Em maio de 2017, o presidente Morales assinou um projeto de lei que autoriza a construção de uma rodovia no Parque Nacional e Território Indígena Isiboro Secure. A lei é baseada em uma consulta de 2012 com grupos indígenas locais, que alguns grupos de direitos dizem não ser totalmente livre ou justa.
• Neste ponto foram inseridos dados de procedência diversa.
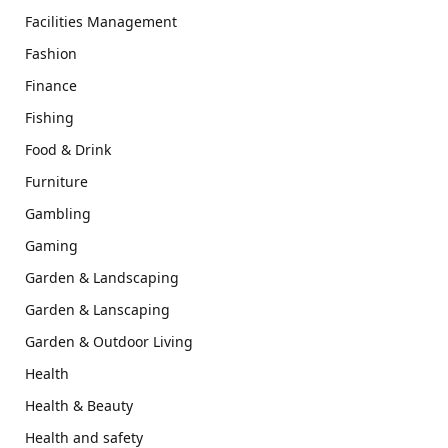
Facilities Management
Fashion
Finance
Fishing
Food & Drink
Furniture
Gambling
Gaming
Garden & Landscaping
Garden & Lanscaping
Garden & Outdoor Living
Health
Health & Beauty
Health and safety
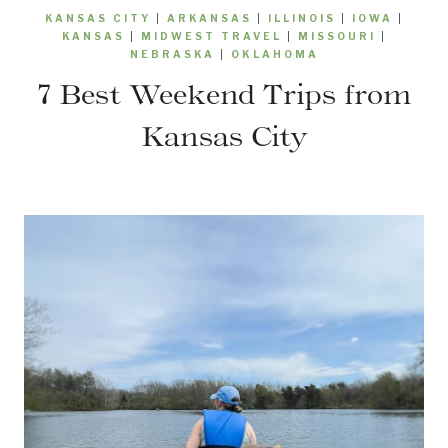
KANSAS CITY
|
ARKANSAS
|
ILLINOIS
|
IOWA
|
KANSAS
|
MIDWEST TRAVEL
|
MISSOURI
|
NEBRASKA
|
OKLAHOMA
7 Best Weekend Trips from
Kansas City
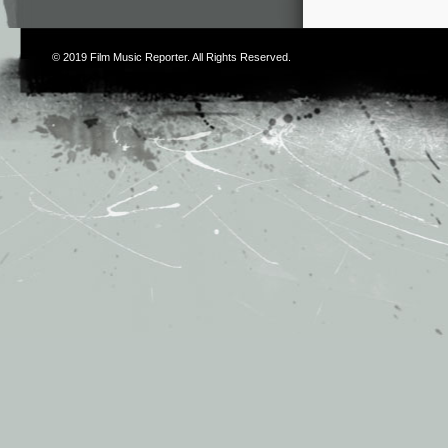
© 2019
Film Music Reporter
. All Rights Reserved.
Violência de gênero e Direitos Reprodutivos

As mulheres e meninas na Bolívia continuam sob alto risco de violência de gênero, apesar de uma lei de 2013 que estabelece medidas abrangentes para prevenir e processar a violência contra as mulheres. A lei criou o crime de “femicídio” (o assassinato de uma mulher em determinadas circunstâncias, inclusive de violência doméstica) e exigiu a criação de abrigos para mulheres, bem como promotores especiais e tribunais para crimes baseados no gênero. A Polícia Nacional relatou mais de 100 “femicídios” em 2017.

As mulheres e meninas enfrentam numerosos obstáculos para acessar serviços de saúde sexual e reprodutiva, incluindo contraceptivos.
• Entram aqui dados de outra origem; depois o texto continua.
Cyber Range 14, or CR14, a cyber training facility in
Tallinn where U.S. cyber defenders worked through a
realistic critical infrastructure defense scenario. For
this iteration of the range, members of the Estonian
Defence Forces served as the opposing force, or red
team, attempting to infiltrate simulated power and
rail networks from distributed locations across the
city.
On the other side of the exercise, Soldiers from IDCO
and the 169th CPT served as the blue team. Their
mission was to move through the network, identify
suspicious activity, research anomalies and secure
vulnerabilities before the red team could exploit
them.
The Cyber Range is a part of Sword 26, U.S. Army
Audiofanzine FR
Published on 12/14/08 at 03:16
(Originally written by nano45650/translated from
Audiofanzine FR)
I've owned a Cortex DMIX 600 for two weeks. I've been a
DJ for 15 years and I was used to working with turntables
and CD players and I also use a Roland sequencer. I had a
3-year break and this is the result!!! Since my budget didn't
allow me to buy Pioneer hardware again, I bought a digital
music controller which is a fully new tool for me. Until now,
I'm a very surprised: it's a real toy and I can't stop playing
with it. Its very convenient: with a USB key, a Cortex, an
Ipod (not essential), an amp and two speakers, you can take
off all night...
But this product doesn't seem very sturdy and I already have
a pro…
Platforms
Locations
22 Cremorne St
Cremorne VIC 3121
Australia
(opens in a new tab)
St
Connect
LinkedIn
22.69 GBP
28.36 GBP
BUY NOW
De acordo com a lei boliviana, o aborto não é um crime quando a gravidez é devida a estupro ou se o procedimento é necessário para proteger a vida ou a saúde de uma mulher ou menina grávida. Em dezembro de 2017, a Assembléia Plurinacional aprovou uma reforma criminosa patrocinada pelo governo, que iria aliviar significativamente as restrições ao aborto.

Mas, em resposta a protestos, a Assembléia revogou o projeto de lei em janeiro de 2018, antes de este entrar em vigor. A lei teria descriminalizado totalmente o aborto para meninas. Teria permitido às mulheres interromper a gravidez em diversas circunstâncias, inclusive se suas vidas ou saúde estiverem em risco; se a gravidez for resultado de estupro; e se o feto sofrer de condições graves não compatíveis com a vida fora do útero.

Trabalho Infantil

Em fevereiro de 2018, o Tribunal Constitucional revogou uma disposição de uma lei de 2014 que permitia que crianças de 10 anos de idade trabalhassem em atividades não consideradas “perigosas” ou “insalubres”. A lei violou as normas internacionais e fez da Bolívia o primeiro país do mundo a legalizar o emprego em uma idade tão jovem.

Orientação sexual e identidade de gênero

Em 2016, a Assembléia Plurinacional aprovou um projeto de lei que permite às pessoas revisar o gênero listado em seus documentos de identificação sem aprovação judicial prévia.

No entanto, em novembro de 2017, o Tribunal Constitucional decidiu que a revisão do gênero não concedeu o direito de casar com uma pessoa do mesmo sexo biológico.

Casais do mesmo sexo não podem se casar ou se envolver em uniões civis. A Constituição boliviana de 2009 define o casamento como a união de um homem e uma mulher.

Atuadores Internacionais Chave

Em abril de 2018, o Comitê de Direitos Humanos da ONU constatou que a Bolívia violou os direitos humanos de dois ex-membros do parlamento boliviano ao desqualificá-los como candidatos aos cargos de prefeitos nas eleições subnacionais de 2015.

A Comissão Interamericana de Direitos Humanos também em abril, aceitou um caso relativo ao assassinato, em abril de 2009, de dois húngaros (um de nascimento boliviano) e um irlandês, que o governo alegava serem mercenários envolvidos em uma conspiração separatista. A polícia os matou a tiros depois de invadir seus quartos de hotel em Santa Cruz. O presidente Morales tweeted que admitir o caso significava que a comissão “era uma defensora do terrorismo e do separatismo”

Em junho, o governo Morales nomeou Nardi Suxo, seu ex-ministro da Transparência e embaixador nas Nações Unidas, para ser juiz da Corte Interamericana de Direitos Humanos, mas sua candidatura foi derrotada na Assembléia Geral da Organização dos Estados Americanos.

Deixe uma resposta

O seu endereço de email não será publicado.